After taping it, my Ultra-Gauge showed both my fuel trims went to between -13 and -23. After about half an hour my short term fuel trim returned to normal but my long term took 3 hours for the ECU to relearn everything.
I figured that a crack would have major driveability issues but that wasn't the case for me. I hate to think about how much dust, dirt and oily crap got sucked right into the engine.
 
^same thing on mine i found out recently...immediately jumped in 505's cold air box w/ piping GB (still spots open and he's shipping soon, get in it if interested)...

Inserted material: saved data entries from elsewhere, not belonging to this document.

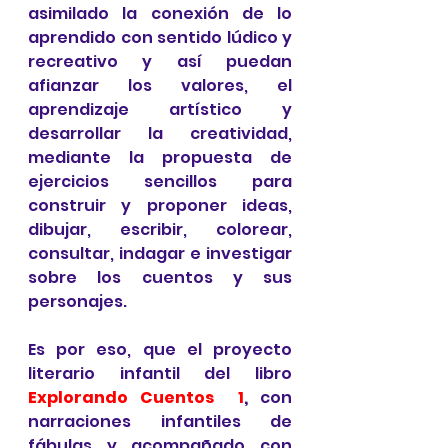
asimilado la conexión de lo 
aprendido con sentido lúdico y 
recreativo y así puedan 
afianzar los valores, el 
aprendizaje artístico y 
desarrollar la creatividad, 
mediante la propuesta de 
ejercicios sencillos para 
construir y proponer ideas, 
dibujar, escribir, colorear, 
consultar, indagar e investigar 
sobre los cuentos y sus 
personajes.
Es por eso, que el proyecto 
literario infantil del libro 
Explorando Cuentos  1
,
 con 
narraciones infantiles de 
fábulas y acompañado con 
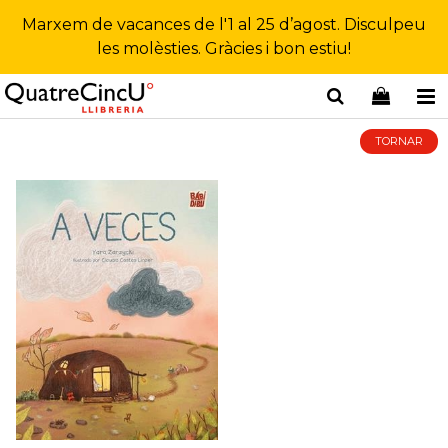
Marxem de vacances de l'1 al 25 d’agost. Disculpeu
les molèsties. Gràcies i bon estiu!
TORNAR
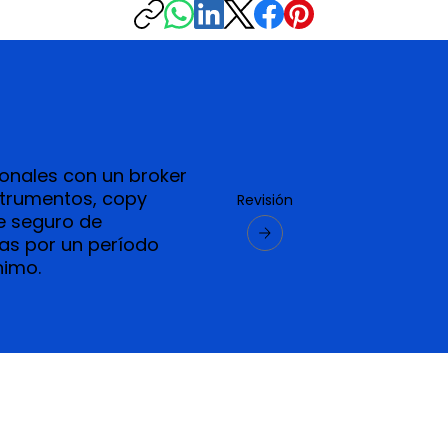
onales con un broker
strumentos, copy
Revisión
e seguro de
das por un período
nimo.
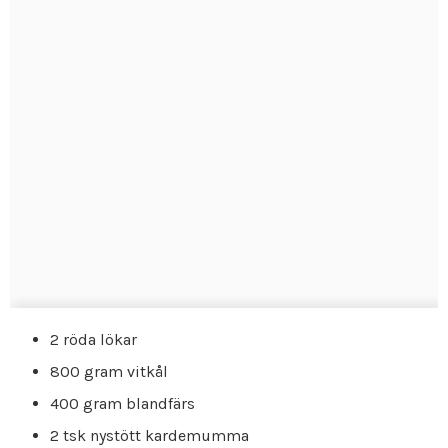
2 röda lökar
800 gram vitkål
400 gram blandfärs
2 tsk nystött kardemumma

at first i was worried about 'dirty air'...but don't be...all of that will nearly immediately end up in the cat where it will be burned into nothingness, or in the oil filter...and as long as you've been frequent with oil changes, you probably did no damage at all...if the leak isn't big enough to effect ecu response (hesitation, codes, etc.) its definitely not letting even a small amount of unfiltered air in very often...
 
Im curious as to how cold intake boxes work? I mean i understand how a normal cold air intake works...but how does the box work?
 
^^What about particles of dirt scratching the cylinder walls?? The outside of the intake tube was covered in sticky black oily dirt and I know there was quite a bit of air leaking by the Ultra-Gauge's fuel trim dropping to -23 after sealing it up. (it would normally only drop to a max. of about -7).
 
^^What about particles of dirt scratching the cylinder walls?? The outside of the intake tube was covered in sticky black oily dirt and I know there was quite a bit of air leaking by the Ultra-Gauge's fuel trim dropping to -23 after sealing it up. (it would normally only drop to a max. of about -7).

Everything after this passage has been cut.